# **Streamline Your Coding Workflow**
![CLworkflow.png](attachment:c3ac8a50-5a4c-46d6-bd57-62f726f43f49.png)


<div class="alert alert-block alert-success">

    
</div>


### **1, Able to run parts of code without needing to rerun the entire script.**
- Put pieces of code in individual cells and run them separately.<br>
- Add, move, merge, split and delete code cells to build up your script piece by piece.<br>
- Collapse the outputs or display the outputs in a separate view.<br>
- Open and view different part of the script in a synced clone file.  <br>
- Write a lot of annotations in between blocks of code (and insert charts and pictures too).<br>
- Run internal and external commands in the cell without leaving the interface. (e.g., pip install, pwd, cd..)

In [None]:
notes = "Hello, CL group!"    # run some code

In [None]:
print(notes)          # check results without running the above code again.
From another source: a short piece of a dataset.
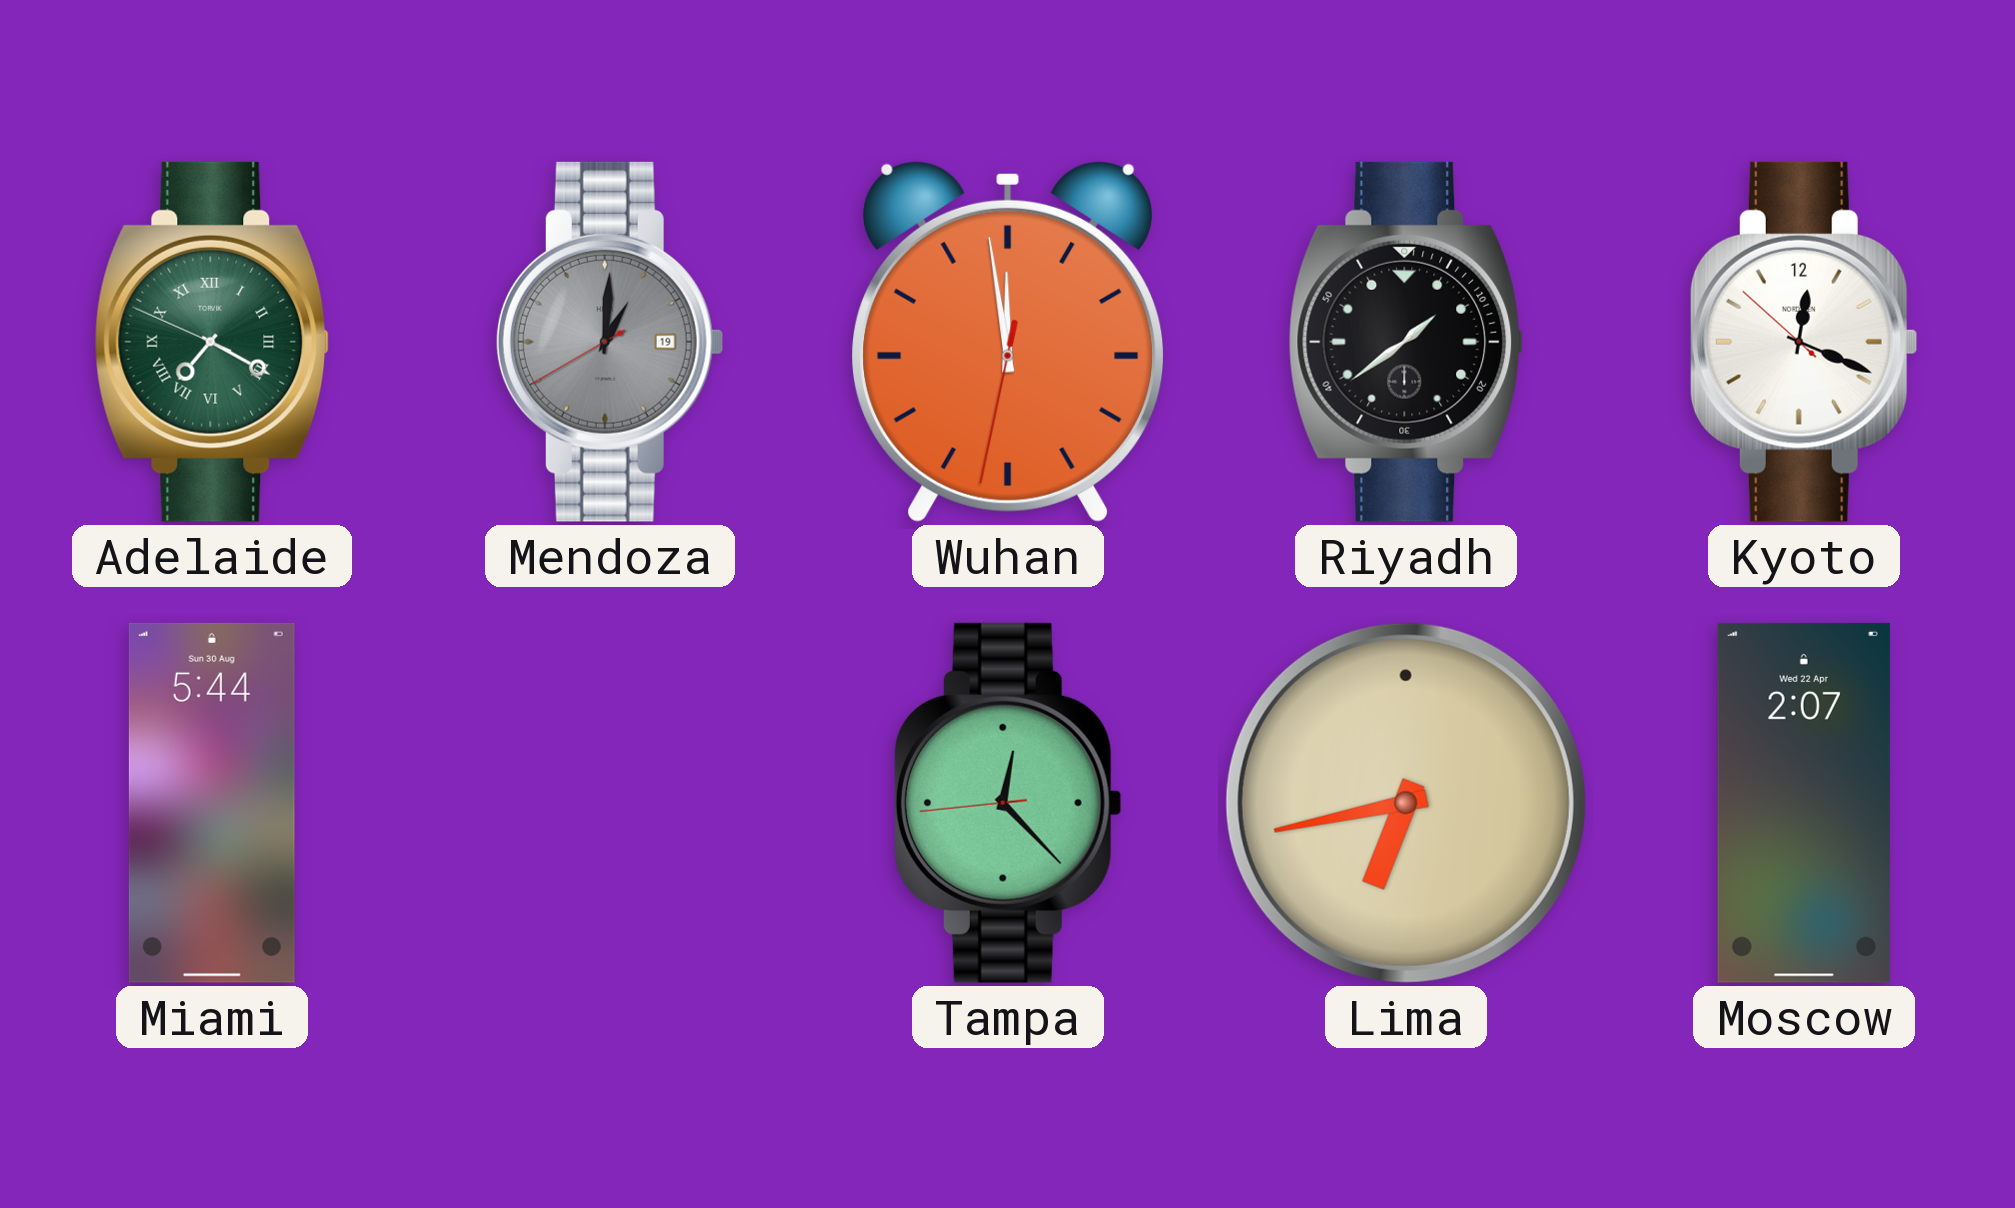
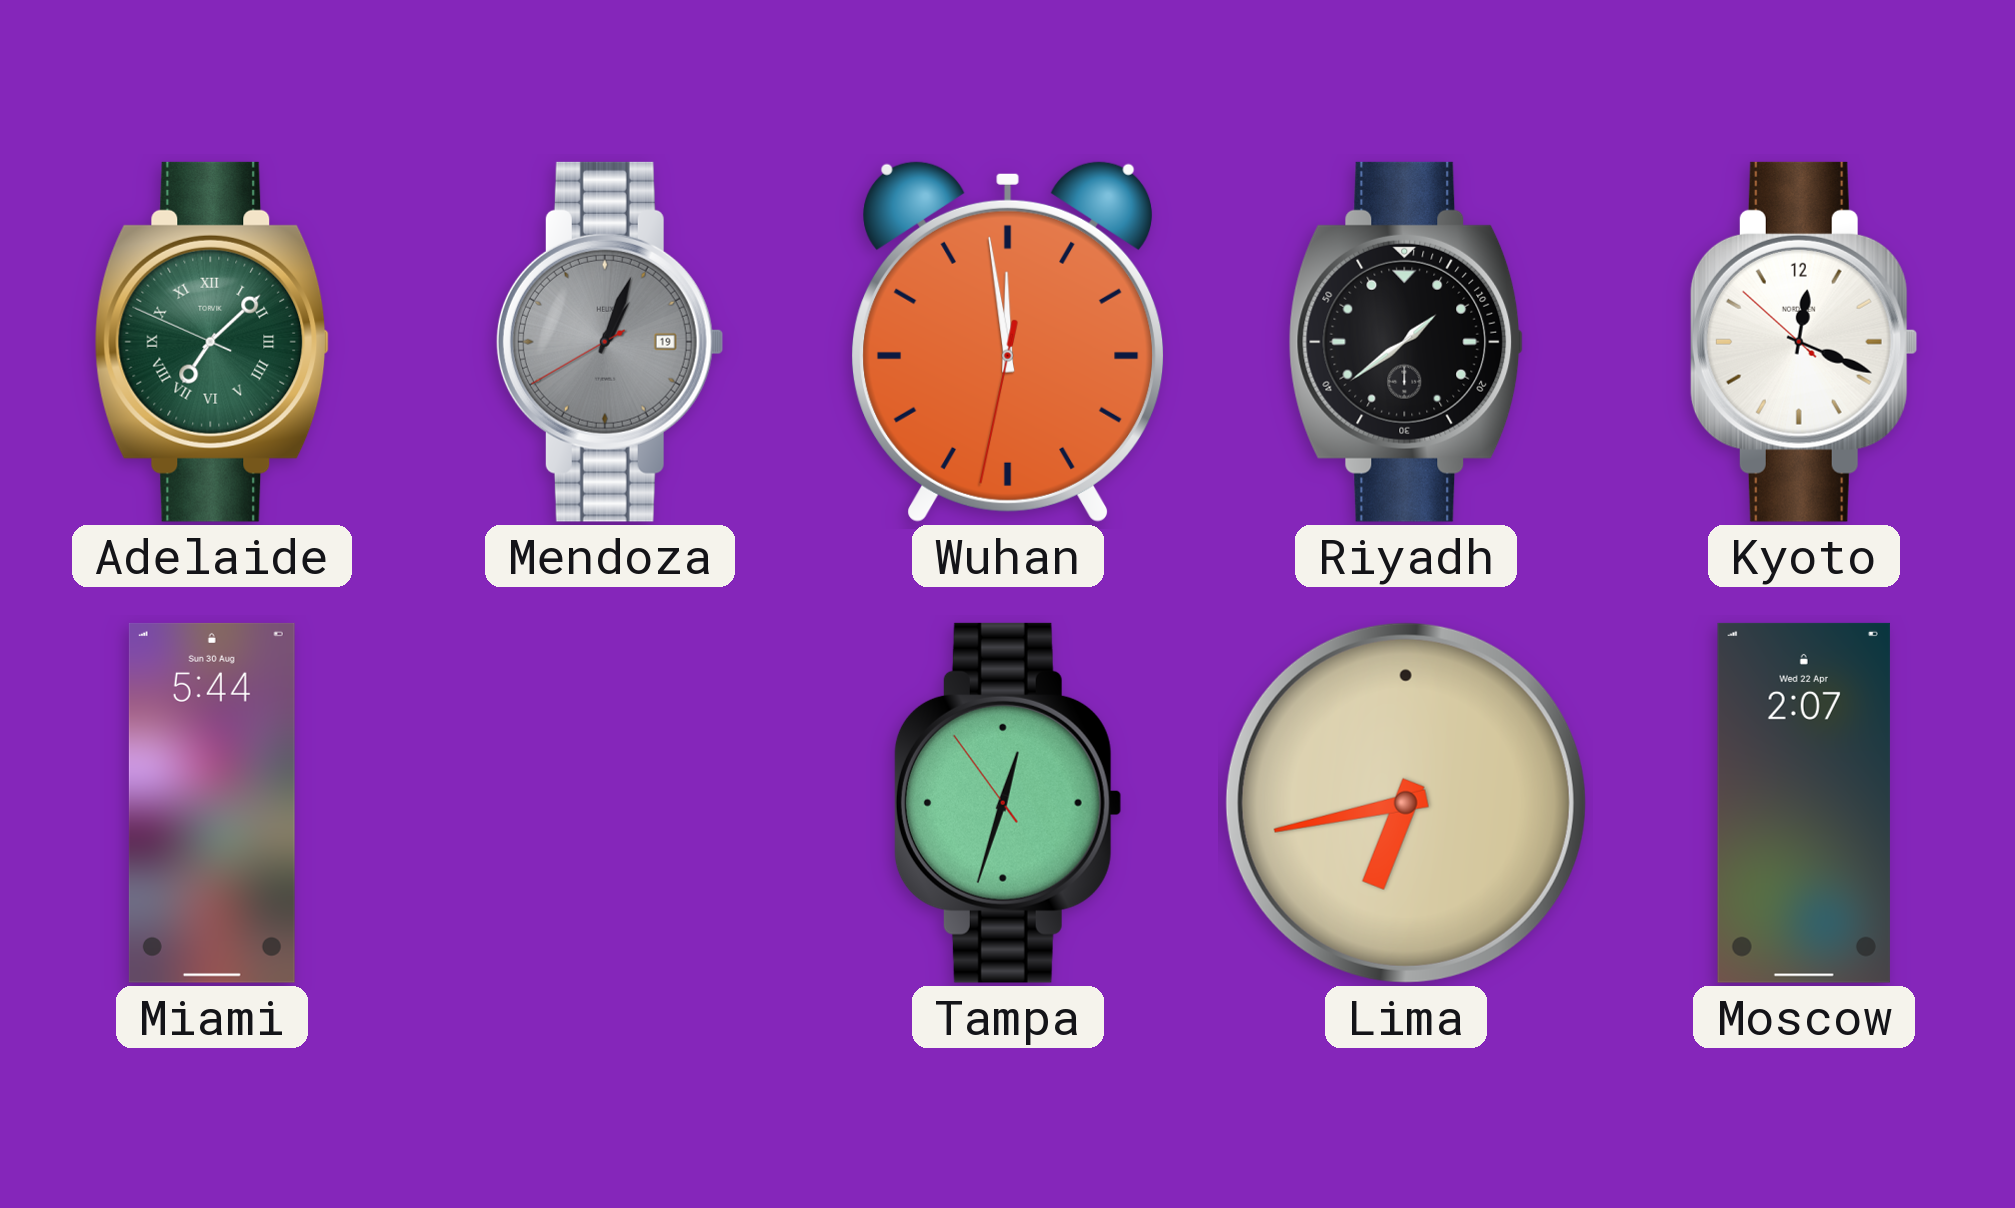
Adelaide: 7:19 -> 7:07
Mendoza: 1:00 -> 1:03
Tampa: 12:22 -> 12:32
Like running Python in an interpreter, you do not need to type print() to display the output of a printable object.

In [None]:
notes

In [None]:
notes[7:9]

In [None]:
import math
print(math.pi)

In [None]:
math.pi

In [None]:
"blah..."*10

In [None]:
pwd   #show current working directory


<div class="alert alert-block alert-info">

</div>

#### Read in text

In [None]:
# read in a txt file and do some simple clean up
import re
import csv
with open("locness_new.txt", encoding='utf-8-sig', errors='ignore') as f:
        text = f.read().lower()                
        text = re.sub('<.+>\n', '', text)
        text = re.sub('\n', ' ', text) 
        

In [None]:
print(text)   

#### Split text into word list and caculate tokens.

In [None]:
text_list = re.split(r'[\s|\']', text)     # split text by white space                  
tokens = len(text_list)

In [None]:
print(tokens)

In [None]:
sent_list = re.split(r'[\.|!|?]\s', text)   # split text by sentence end punctuation.

In [None]:
print(len(sent_list))

In [None]:
sent_list[0:10]

In [None]:
tokens/len(sent_list)    # number of words per sentence

#### Pattern extraction example: find "in order + verb + the" phrases in text, extract the phrases and the verbs.

In [None]:
# use re.DOTALL to find pattern in multiple lines, use () to capture groups, negative lookbehind ?! to exlude "be" 
re.findall(r"(\bin order to\b\s(?!be)(\w+?)\s\bthe\b)", text, re.DOTALL)   

<div class="alert alert-block alert-danger">

    
</div>

#### **2, Use tools to simplify coding**
- Libraries<br>
Example: **TextBlob** [Link to TextBlob Documents](https://textblob.readthedocs.io/en/dev/quickstart.html)<br>
- Plugins<br>
- Modules<br>
Example: **Counter()**

In [None]:
# run the following commands to install TextBlob and download basic function corpora

!pip install -U textblob
!py -m textblob.download_corpora lite

In [None]:
from textblob import TextBlob
blob = TextBlob(text)  # Make text into a TextBlob object, then everything starts from there.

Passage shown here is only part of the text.